"Misanthrøpe" de Damián Szifron : presque un grand thriller…
Un très petit nombre de thrillers ont marqué de manière – pour le moment – indélébile, mais également universelle le cinéma contemporain : les 3 qui viennent à l’esprit de tout le monde (quels que soient leurs qualités purement cinématographiques…) sont probablement le Silence des Agneaux (1991), Se7en (1995) et The Usual Suspects (1995), tous trois des années 90. Et quelque part, malgré la profusion et la qualité générale de thrillers qui pullulent littéralement parmi les sorties hebdomadaires dans les salles et sur les plateformes, on espère toujours voir LE nouveau film qui viendra challenger ces « classiques ». Eh bien, les premières quarante-cinq minutes de Misanthrøpe nous font croire très fort que, ça y est, on tient la perle rare.

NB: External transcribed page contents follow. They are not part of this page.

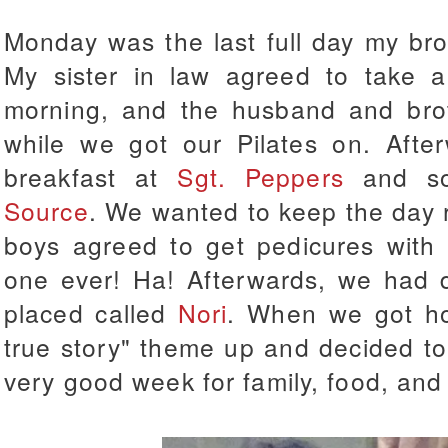
Monday was the last full day my bro
My sister in law agreed to take a
morning, and the husband and bro
while we got our Pilates on. Afte
breakfast at
Sgt. Peppers
and so
Source
. We wanted to keep the day 
boys agreed to get pedicures with u
one ever! Ha! Afterwards, we had d
placed called
Nori
. When we got h
true story" theme up and decided t
very good week for family, food, and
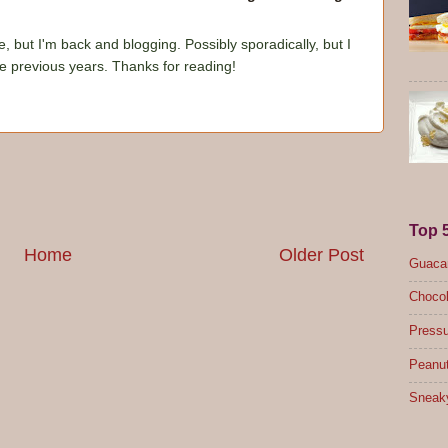
e, but I'm back and blogging. Possibly sporadically, but I
he previous years. Thanks for reading!
Top 
Home
Older Post
Guacam
Chocol
Pressu
Peanut
Sneak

Car cette histoire de tueur de masse – phénomène quasiment uniquement américain, mais jusqu’à quand ? – qui fait un carnage au cours du feu d’artifice de fin d’année à Baltimore, puis disparaît sans laisser aucune trace, et qui sera recherché par un duo d’enquêteurs pour le moins perturbés, coche toutes les bonnes cases : un point de départ original (pas de serial killer traditionnel, ouf !), des personnages intéressants et fortement caractérisés, une mise en scène singulière, originale sans être excessivement maniériste qui nous offre quelques images et quelques instants mémorables… Et puis il y a ce thème sous-terrain qui émerge peu à peu, celui de l’impossibilité grandissante de supporter la pression d’une société toute entière tournée vers la performance, la célébrité et la consommation, qui asphyxie et dévore ses membres avec la même efficacité industrielle qu’elle tue les animaux pour les consommer (à noter la scène remarquable de l’abattoir, mais aussi celle de l’océan de déchets à la lisière de la ville : deux moments essentiels à la compréhension du film, mais aussi deux images inoubliables).
Misanthrøpe est un film réalisé avec passion par des gens passionnés, ce qui se sent à chaque instant : l’excellent réalisateur argentin, Damián Szifron, dont le précédent film, les Nouveaux Sauvages avait déjà été remarqué, mais remonte déjà à près de 10 ans, a aussi écrit le scénario, tandis que Shailene Woodley, qui confirme ici brillamment tout le bien qu’on pensait d’elle, est co-productrice. Il faut ajouter à ce duo, largement responsable de la qualité du film, le nom de Ben Mendelsohn, fascinant dans le rôle de Goeffrey Lammark, l’enquêteur principal du FBI, torturé et obsédé par les jeux politiques autour de lui : parfois à la limite du cabotinage, il est celui qui insuffle le plus d’énergie à un film qui aurait sans doute tendance sinon à être plombé par la gravité de son thème et le profond désespoir de son personnage principal, Eleanor Falco (Woodley), esprit brillant ayant sombré dans l’addiction sous les coups que la vie lui a porté.
Il faut maintenant reconnaître que, malheureusement, Misanthrøpe ne tient pas toutes ses promesses, et revient peu à peu à un format et une histoire plus convenue, ce qui fait que, non, il n’atteint pas le Panthéon du genre. La faute à un scénario qui cesse de surprendre dans sa dernière partie, qui ne trouve pas le moyen de nous surprendre comme nous l’espérions. Et puis, soyons juste, le tueur de masse, pourtant porteur d’un message fort, à la fois touchant et pertinent, s’avère bien en deçà de ce que nous attendions après une première partie de film aussi impressionnante. Même s’il est évidemment difficile à qui que ce soir de rivaliser en termes d’interprétation avec un Anthony Hopkins ou un Kevin Spacey, Misanthrøpe aurait certainement eu besoin d’un acteur plus charismatique pour que les dernières scènes du film soient inoubliables.
En l’état, nous sommes quand même face à un thriller hors du commun, qui a le mérite de ne pas suivre, pendant une bonne partie de ses deux heures, les codes bien usés du genre.
PS : Félicitons, car c’est trop rare pour le passer sous silence, les distributeurs français du film qui ont remplacé le titre original très, très faible (To Catch a Killer, référence absurde au To Catch a Thief d’Hitchcock ?) par Misanthrøpe, beaucoup plus pertinent… même si le « o barré » semble une référence, inutile, elle, au très grand Zodiac de Fincher.